━━ Exercise input ━━

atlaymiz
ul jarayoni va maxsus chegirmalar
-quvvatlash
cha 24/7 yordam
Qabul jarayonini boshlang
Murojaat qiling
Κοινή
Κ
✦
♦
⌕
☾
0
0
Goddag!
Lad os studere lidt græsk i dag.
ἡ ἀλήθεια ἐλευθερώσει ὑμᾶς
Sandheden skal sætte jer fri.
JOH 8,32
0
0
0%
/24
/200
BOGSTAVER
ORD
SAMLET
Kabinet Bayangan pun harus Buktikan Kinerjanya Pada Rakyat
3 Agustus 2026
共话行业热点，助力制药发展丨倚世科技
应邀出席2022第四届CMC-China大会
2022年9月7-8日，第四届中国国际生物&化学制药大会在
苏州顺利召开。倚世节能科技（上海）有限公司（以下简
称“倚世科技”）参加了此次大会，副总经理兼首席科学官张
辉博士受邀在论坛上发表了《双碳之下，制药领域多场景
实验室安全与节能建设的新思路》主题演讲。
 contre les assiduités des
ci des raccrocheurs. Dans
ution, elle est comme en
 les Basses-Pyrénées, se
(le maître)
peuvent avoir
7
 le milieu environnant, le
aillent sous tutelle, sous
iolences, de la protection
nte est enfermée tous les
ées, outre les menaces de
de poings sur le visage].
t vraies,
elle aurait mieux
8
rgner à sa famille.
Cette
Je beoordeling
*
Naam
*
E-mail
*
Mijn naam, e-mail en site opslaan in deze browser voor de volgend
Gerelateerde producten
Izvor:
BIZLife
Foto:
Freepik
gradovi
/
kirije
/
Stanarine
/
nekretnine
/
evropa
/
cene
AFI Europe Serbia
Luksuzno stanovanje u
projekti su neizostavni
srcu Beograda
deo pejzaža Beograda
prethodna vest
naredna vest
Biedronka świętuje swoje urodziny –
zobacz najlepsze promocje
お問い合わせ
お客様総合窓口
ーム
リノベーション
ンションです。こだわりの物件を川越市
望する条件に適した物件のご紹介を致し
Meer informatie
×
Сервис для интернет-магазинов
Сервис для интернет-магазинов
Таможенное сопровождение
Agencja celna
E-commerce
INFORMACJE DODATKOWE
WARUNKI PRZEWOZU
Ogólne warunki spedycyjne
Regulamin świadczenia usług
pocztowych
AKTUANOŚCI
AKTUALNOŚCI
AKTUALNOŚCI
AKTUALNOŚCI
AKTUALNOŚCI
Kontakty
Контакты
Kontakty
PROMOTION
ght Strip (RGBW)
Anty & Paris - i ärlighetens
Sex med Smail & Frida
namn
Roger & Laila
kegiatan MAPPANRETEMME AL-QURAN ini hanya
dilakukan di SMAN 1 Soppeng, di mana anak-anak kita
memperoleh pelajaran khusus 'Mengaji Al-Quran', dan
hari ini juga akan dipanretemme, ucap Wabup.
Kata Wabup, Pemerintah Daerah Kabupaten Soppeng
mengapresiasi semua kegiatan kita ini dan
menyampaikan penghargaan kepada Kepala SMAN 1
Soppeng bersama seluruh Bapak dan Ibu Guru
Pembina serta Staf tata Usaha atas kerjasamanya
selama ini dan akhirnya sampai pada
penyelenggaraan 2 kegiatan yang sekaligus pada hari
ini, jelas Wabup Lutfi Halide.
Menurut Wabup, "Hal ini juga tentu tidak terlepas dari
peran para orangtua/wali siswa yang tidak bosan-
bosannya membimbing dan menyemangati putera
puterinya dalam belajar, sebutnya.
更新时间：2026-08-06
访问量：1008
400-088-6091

━━━

= Exercise brief =
Where a line above holds the word "Soppeng", copy it.

= Task response =
dilakukan di SMAN 1 Soppeng, di mana anak-anak kita
Kata Wabup, Pemerintah Daerah Kabupaten Soppeng
Soppeng bersama seluruh Bapak dan Ibu Guru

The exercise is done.